Saving a deposit for your first home
First-time buyers are saving for longer to afford their deposit, and with rising prices, we offer advice on how to get started.
How much do I need?
The bigger a deposit you have, the cheaper your mortgage will be.
Property prices vary widely depending on type, condition and area, however, Which? report that in recent years a 20% deposit has become the norm for first-time buyers.
Lloyds bank is quoted as revealing the average deposit sits at £33,211 in 2019 (and that's £110,182 in London!).
If you are struggling to save to that level, smaller deposits can be a viable option when paired with a generous first-time buyer mortgage rate. If you can afford to save a larger amount, though, the best value mortgages usually require a deposit of between 25%-40%.
The 95% LTV mortgage has seen a boost in recent years, and Lloyds have just announced their 100% mortgage - but only if a family member can back the loan by depositing 10% of the total value into a Lloyds savings account. The Bank of Mum and Dad is
You must also consider that buying a home incurs a host of additional costs, including stamp duty, legal fees, Land Registry and mortgage arrangement charges from your lender.
What practical things can I do?
- Set up a monthly standing order into a high-interest savings account - to go out the day of your pay and reduce the temptation to spend it.

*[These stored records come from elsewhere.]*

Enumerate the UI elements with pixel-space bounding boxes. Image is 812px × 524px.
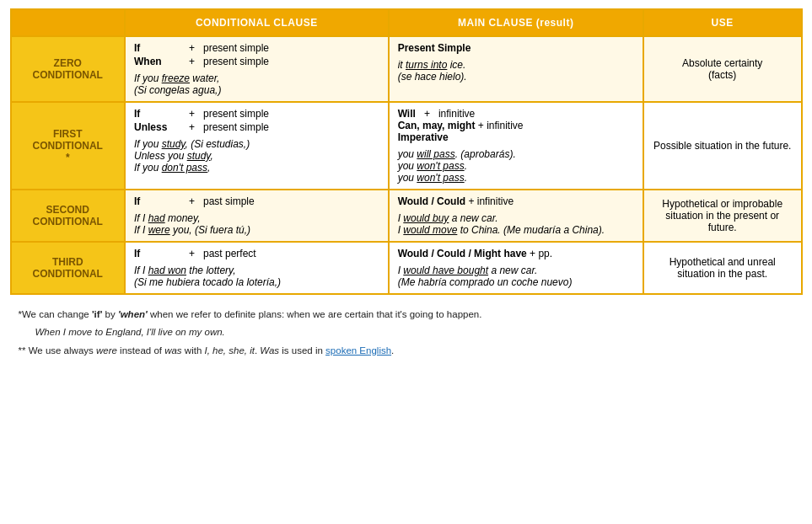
zero-use-text: Absolute certainty(facts): [682, 57, 762, 81]
third-conditional-row: THIRD CONDITIONAL If + past perfect If I…: [11, 242, 802, 294]
conditionals-table: CONDITIONAL CLAUSE MAIN CLAUSE (result) …: [10, 8, 803, 295]
first-cond-example: If you study, (Si estudias,) Unless you …: [134, 138, 379, 174]
main-clause-header: MAIN CLAUSE (result): [389, 9, 643, 36]
third-cond-example: If I had won the lottery, (Si me hubiera…: [134, 265, 379, 288]
zero-when-tense: present simple: [203, 56, 269, 67]
second-main-formula: Would / Could + infinitive: [398, 195, 634, 207]
zero-conditional-row: ZERO CONDITIONAL If + present simple Whe…: [11, 36, 802, 102]
first-use-cell: Possible situation in the future.: [643, 102, 802, 190]
second-main-cell: Would / Could + infinitive I would buy a…: [389, 190, 643, 242]
second-formula-if: If + past simple: [134, 195, 379, 207]
zero-main-formula: Present Simple: [398, 42, 634, 54]
first-cond-cell: If + present simple Unless + present sim…: [125, 102, 389, 190]
second-conditional-label: SECOND CONDITIONAL: [11, 190, 125, 242]
conditional-clause-header: CONDITIONAL CLAUSE: [125, 9, 389, 36]
third-conditional-label: THIRD CONDITIONAL: [11, 242, 125, 294]
zero-cond-example: If you freeze water, (Si congelas agua,): [134, 72, 379, 96]
second-cond-cell: If + past simple If I had money, If I we…: [125, 190, 389, 242]
zero-use-cell: Absolute certainty(facts): [643, 36, 802, 102]
third-formula-if: If + past perfect: [134, 248, 379, 259]
first-conditional-row: FIRST CONDITIONAL* If + present simple U…: [11, 102, 802, 190]
third-use-text: Hypothetical and unreal situation in the…: [669, 256, 776, 280]
note1-text: *We can change 'if' by 'when' when we re…: [19, 307, 794, 322]
third-use-cell: Hypothetical and unreal situation in the…: [643, 242, 802, 294]
zero-formula-if: If + present simple: [134, 42, 379, 54]
use-header: USE: [643, 9, 802, 36]
third-cond-cell: If + past perfect If I had won the lotte…: [125, 242, 389, 294]
zero-main-cell: Present Simple it turns into ice. (se ha…: [389, 36, 643, 102]
zero-cond-cell: If + present simple When + present simpl…: [125, 36, 389, 102]
zero-when-keyword: When: [134, 56, 180, 67]
zero-conditional-label: ZERO CONDITIONAL: [11, 36, 125, 102]
notes-section: *We can change 'if' by 'when' when we re…: [10, 307, 803, 358]
first-formula-unless: Unless + present simple: [134, 121, 379, 133]
second-cond-example: If I had money, If I were you, (Si fuera…: [134, 212, 379, 236]
empty-header: [11, 9, 125, 36]
zero-if-keyword: If: [134, 42, 180, 54]
main-container: CONDITIONAL CLAUSE MAIN CLAUSE (result) …: [10, 8, 803, 358]
zero-if-tense: present simple: [203, 42, 269, 54]
first-formula-if: If + present simple: [134, 108, 379, 120]
first-main-formula: Will + infinitive: [398, 108, 634, 120]
zero-freeze-word: freeze: [162, 72, 190, 84]
second-conditional-row: SECOND CONDITIONAL If + past simple If I…: [11, 190, 802, 242]
note2-text: ** We use always were instead of was wit…: [19, 344, 794, 358]
note1-example: When I move to England, I'll live on my …: [35, 325, 794, 340]
zero-formula-when: When + present simple: [134, 56, 379, 67]
first-main-cell: Will + infinitive Can, may, might + infi…: [389, 102, 643, 190]
second-use-text: Hypothetical or improbable situation in …: [662, 198, 782, 233]
first-conditional-label: FIRST CONDITIONAL*: [11, 102, 125, 190]
first-use-text: Possible situation in the future.: [653, 140, 791, 152]
third-main-formula: Would / Could / Might have + pp.: [398, 248, 634, 259]
second-use-cell: Hypothetical or improbable situation in …: [643, 190, 802, 242]
third-main-cell: Would / Could / Might have + pp. I would…: [389, 242, 643, 294]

- Identify areas for reducing costs - how much are you spending on non-essentials? Could some be cut? For example, if you buy your lunch every day, you're spending hundreds more than you need to.
- Switch brands to those that are more cost effective - every little does help for overall savings.
- Check out Which? 50 ways to save money.
What help is available?
Savings schemes like the Lifetime and Help to Buy ISAs let you make tax-free contributions to your savings, earn interest and be paid bonuses of 25% from the government on the money you pay in.
However, some restrictions do apply on how much you can put away at one time and when you can access the money without incurring high penalties.
Gifted deposits are another option and allow someone else, usually a member of your family, to pay part or all of your deposit through your lender. You could also consider a guarantor mortgage that would let a family member cover the cost of your repayments should you find yourself unable.